A famous paper in the theory of cake-cutting (Berliant et al, 1992) says that "if each agent's preferences can be represented by a non-atomic measure, then efficient partitions exist. This follows immediately from the compactness part of the Lyapunov theorem", which says that "the range of any real-valued, non-atomic vector measure is compact".
MY QUESTION: How does the existence of efficient partitions follows from the compactness of the range of vector measures?
The "vector measure" he refers to is probably the measure which assigns, to every piece of cake $A$, the valuations of the agents to that piece: $M(A)=(m_0(A),m_1(A)$. The range of this vector measure is a compact subset in $R^2$. 
An efficient partition is a maximal element of the partial order defined by "Pareto-dominates". So, my guess was that the existence of efficient partitions is somehow related to existence of maximal elements in compact sets. But, I don't know if this is true and if so, how to prove it?

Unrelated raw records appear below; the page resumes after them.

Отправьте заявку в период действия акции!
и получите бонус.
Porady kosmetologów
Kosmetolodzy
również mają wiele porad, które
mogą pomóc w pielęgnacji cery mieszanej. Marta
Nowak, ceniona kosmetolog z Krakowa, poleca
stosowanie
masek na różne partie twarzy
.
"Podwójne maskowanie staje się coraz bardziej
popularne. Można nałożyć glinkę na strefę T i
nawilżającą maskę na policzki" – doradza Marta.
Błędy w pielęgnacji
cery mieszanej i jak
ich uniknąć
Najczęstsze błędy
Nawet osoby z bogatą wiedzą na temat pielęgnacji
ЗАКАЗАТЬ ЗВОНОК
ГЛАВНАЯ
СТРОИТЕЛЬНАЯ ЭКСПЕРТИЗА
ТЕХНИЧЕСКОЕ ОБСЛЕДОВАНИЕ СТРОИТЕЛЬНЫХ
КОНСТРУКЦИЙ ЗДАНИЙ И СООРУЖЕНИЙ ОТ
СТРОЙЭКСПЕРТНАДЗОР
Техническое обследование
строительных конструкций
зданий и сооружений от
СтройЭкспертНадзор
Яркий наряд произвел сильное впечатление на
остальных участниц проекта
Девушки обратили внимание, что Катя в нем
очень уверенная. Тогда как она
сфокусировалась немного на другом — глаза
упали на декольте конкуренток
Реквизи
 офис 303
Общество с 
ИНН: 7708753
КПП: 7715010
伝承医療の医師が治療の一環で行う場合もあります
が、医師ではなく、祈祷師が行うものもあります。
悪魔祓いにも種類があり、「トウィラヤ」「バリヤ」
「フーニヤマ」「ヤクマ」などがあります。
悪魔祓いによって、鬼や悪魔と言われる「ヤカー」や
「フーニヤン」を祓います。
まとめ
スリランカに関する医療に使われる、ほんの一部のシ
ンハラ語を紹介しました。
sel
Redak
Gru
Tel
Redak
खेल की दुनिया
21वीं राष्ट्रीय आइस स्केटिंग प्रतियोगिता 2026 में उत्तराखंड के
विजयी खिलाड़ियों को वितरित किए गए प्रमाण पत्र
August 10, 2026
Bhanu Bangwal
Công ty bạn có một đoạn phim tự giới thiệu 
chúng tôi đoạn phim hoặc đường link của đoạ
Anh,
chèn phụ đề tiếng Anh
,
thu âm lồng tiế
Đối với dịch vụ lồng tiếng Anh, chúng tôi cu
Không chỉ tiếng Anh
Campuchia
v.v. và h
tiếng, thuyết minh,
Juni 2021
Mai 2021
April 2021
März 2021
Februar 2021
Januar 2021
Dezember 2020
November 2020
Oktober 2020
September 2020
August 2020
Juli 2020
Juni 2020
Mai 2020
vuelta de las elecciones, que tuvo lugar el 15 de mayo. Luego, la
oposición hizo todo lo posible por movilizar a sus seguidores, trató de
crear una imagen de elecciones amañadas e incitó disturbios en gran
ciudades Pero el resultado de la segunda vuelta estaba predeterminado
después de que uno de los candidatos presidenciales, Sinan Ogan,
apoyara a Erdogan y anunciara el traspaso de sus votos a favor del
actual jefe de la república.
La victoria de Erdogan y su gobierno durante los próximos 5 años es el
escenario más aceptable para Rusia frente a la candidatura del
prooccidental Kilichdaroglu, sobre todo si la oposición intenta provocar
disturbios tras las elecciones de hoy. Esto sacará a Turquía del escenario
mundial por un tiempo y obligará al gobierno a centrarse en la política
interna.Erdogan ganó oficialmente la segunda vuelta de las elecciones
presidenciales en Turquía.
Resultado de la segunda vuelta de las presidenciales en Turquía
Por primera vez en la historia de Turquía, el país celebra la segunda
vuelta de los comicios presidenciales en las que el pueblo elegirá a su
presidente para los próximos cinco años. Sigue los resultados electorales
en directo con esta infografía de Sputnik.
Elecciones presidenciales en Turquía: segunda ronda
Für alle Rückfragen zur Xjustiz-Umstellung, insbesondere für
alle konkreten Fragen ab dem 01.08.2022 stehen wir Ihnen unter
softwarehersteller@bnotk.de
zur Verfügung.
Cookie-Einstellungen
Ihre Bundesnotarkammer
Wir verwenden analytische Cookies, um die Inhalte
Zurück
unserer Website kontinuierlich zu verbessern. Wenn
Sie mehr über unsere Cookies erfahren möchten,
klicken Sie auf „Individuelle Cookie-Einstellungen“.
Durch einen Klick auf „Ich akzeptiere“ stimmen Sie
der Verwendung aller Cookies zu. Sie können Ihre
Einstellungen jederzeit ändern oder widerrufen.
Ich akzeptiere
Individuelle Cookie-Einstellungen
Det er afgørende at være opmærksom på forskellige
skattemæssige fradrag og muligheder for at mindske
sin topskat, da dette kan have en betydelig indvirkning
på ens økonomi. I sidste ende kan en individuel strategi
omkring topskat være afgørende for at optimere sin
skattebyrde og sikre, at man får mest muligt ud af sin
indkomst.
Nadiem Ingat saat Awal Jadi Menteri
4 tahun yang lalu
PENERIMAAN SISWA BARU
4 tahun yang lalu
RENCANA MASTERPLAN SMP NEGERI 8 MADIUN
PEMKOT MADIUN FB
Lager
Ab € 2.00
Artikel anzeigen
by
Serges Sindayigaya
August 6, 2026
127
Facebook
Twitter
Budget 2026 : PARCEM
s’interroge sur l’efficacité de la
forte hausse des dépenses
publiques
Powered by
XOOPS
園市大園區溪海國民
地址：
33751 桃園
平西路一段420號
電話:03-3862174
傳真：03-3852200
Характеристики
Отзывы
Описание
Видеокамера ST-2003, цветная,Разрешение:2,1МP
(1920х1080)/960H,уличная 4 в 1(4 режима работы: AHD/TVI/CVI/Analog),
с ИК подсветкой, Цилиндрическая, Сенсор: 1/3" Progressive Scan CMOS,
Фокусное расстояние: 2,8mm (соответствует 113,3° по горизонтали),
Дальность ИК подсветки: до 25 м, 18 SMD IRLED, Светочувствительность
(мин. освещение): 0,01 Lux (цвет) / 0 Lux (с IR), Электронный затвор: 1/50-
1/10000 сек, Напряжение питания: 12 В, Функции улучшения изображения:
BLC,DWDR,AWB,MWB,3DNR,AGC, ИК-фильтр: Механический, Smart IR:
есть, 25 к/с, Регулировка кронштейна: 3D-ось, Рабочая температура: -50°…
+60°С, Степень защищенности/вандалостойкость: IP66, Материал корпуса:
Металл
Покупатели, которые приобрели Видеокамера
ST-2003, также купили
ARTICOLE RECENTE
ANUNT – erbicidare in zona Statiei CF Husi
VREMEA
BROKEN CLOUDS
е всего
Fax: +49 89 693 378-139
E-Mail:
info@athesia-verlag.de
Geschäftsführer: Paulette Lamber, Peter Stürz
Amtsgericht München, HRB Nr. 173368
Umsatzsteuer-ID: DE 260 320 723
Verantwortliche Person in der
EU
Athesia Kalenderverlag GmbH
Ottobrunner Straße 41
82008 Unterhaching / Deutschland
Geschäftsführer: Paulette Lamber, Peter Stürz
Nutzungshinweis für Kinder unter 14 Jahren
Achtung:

EDIT: I read the main paper cited by the authors (Dubins&Spanier, 1961). That paper indeed does not rely on a compactness theorem on ranges of vector measures, but rather specifically proves the compactness of the matrix space containing the following matrices:
$$(m_i(A_j))_{i=0..1,j=0..1}$$
where the $\{A_0,ֻA_1\}$'s run over all possible partitions.
I concated Prof. Marcus Berliant for more explanations.
 A: I'm not sure what vector measure is being referenced by the authors you mention. In order for me to explain my doubts, let's establish some measure-theoretic preliminaries: The measures $m_0$ and $m_1$ "eat" subsets of $\mathbb{R}^n$ and "spit out" real numbers in $[0,1]$. The subsets they eat lie in a $\sigma$-algebra $\mathcal{M} \subset \mathcal{P}(\mathbb{R}^n)$, where $\mathcal{P}(\mathbb{R}^n)$ is the power set of $\mathbb{R}^n$. 
Note that choosing $A_0$ already determines $A_1$, since $A_1$ is the complement of $A_0$ in $C$ (i.e. $A_1= C \setminus A_0$). Thus the function you described, i.e. 
\begin{equation*}\tag{1}
\{A_0,A_1\} \mapsto (m_0(A_0),m_1(A_1)),
\end{equation*}
is equivalent to a function $A \mapsto (m_0(A),m_1(C\setminus A))$. Unfortunately, this function is not a vector measure (it doesn't satisfy finite additivity, since disjoint unions make the first entry grow and the second entry shrink). One could hope that the map in equation (1) is the restriction of some measure on a $\sigma$-algebra containing $\mathcal{M}\times \mathcal{M}$. Note that $\mathcal{M} \times \mathcal{M}$ is almost never a $\sigma$-algebra (it needs to be enlarged to be closed under unions and complements). I'm not sure what this mysterious measure would be.
My suggestion: See if you can figure out how the authors are defining their measure (and on what collection of sets the measure is defined). Then update your question with this information and see if there are any new leads.